Diante deste cenário, o Ministério da Economia apresentou o Projeto de Lei 3.887/2020 (PL 3.887/2020), que institui a Contribuição sobre Bens e Serviços (CBS), em substituição às atuais Contribuições do PIS e da Cofins, pretendendo aproximar a nova cobrança de um modelo IVA, sobre uma base ampla de bens e serviços, com crédito integral e consequente redução de obrigações acessórias e custos de compliance.

Além das críticas mais amplas quanto às escolhas do Governo que, após se omitir do debate por mais de um ano e meio, optou em fatiar a reforma em 4 etapas, excluindo estados e municípios desta primeira fase, bem como sugerindo aumento de alíquota sem os benefícios de uma reforma estrutural ampla[2], no último dia 03 de agosto de 2020, a Ordem dos Advogados do Brasil, com o intuito de colaborar no debate a ser realizado no Congresso Nacional, elaborou uma proposta de emenda ao PL 3.887/2020, no qual endereça seis pontos para aperfeiçoamento:

(i) a necessidade de um ajuste redacional para efetivar a adoção do crédito financeiro;

(ii) o aumento escalonado da alíquota de CBS devida pelos profissionais liberais de profissão regulamentada;

(iii) a possibilidade de excluir as perdas com inadimplência da base de cálculo do imposto;

(iv) o repasse compulsório no preço aos contratos vigentes;

(v) a adoção de um prazo para o ressarcimento em espécie do crédito eventualmente acumulado e; por fim,

(vi) a extensão da isenção para as entidades previstas no art. 13 da Medida Provisória 2.158-35/2001, que atuam em prol do interesse público e não têm finalidade lucrativa[3].

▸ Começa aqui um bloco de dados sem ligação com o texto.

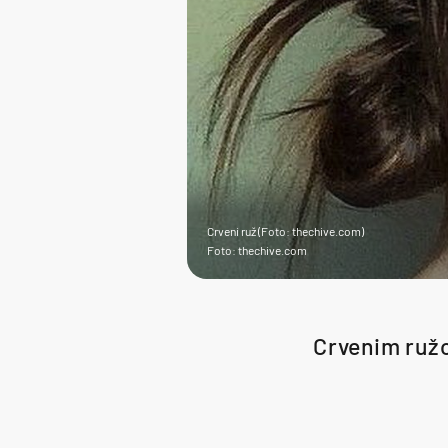
Crveni ruž (Foto: thechive.com)
Foto: thechive.com
Crvenim ružom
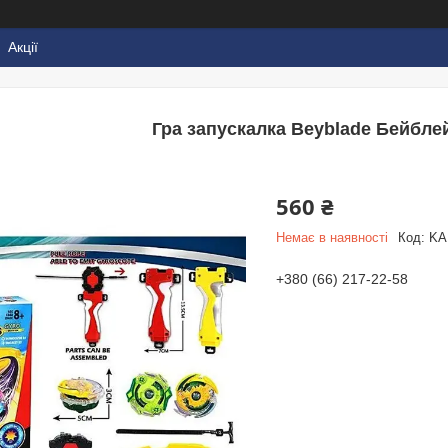
Акції
Гра запускалка Beyblade Бейбле
560 ₴
Немає в наявності
Код:
KA
+380 (66) 217-22-58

Com o mesmo intuito, a seguir apresentamos 10 sugestões, não exaustivas, buscando reiterar as contribuições da OAB e acrescentar outros pontos para melhorias do PL 3.887/2020, em prol do objetivo almejado por todos: simplificação tributária, garantia de não cumulatividade plena, diminuição da litigiosidade e consequente segurança jurídica para melhoria do ambiente de negócios.

I. Ônus econômico da CBS deve ser expressamente atribuído ao adquirente
O item 7 da exposição de motivos do PL 3.887/2020 ressalta o objetivo de alinhamento da CBS a um tributo sobre valor adicionado de base ampla, com não cumulatividade plena, garantindo neutralidade da tributação na organização da atividade econômica.

De fato, a neutralidade é um princípio basilar da tributação moderna sobre o consumo e busca garantir que a cadeia produtiva não seja onerada pela tributação indireta, cujo ônus econômico deve recair exclusivamente sobre o consumidor final.

A premissa do repasse desse custo para o adquirente (assim entendido, o consumidor do bem ou serviço) parece teoricamente simples, mas a prática contratual e regulatória[4], bem como o histórico brasileiro de dificuldade de repasse para a próxima etapa da cadeia do ônus referente aos tributos indiretos, revelam o oposto.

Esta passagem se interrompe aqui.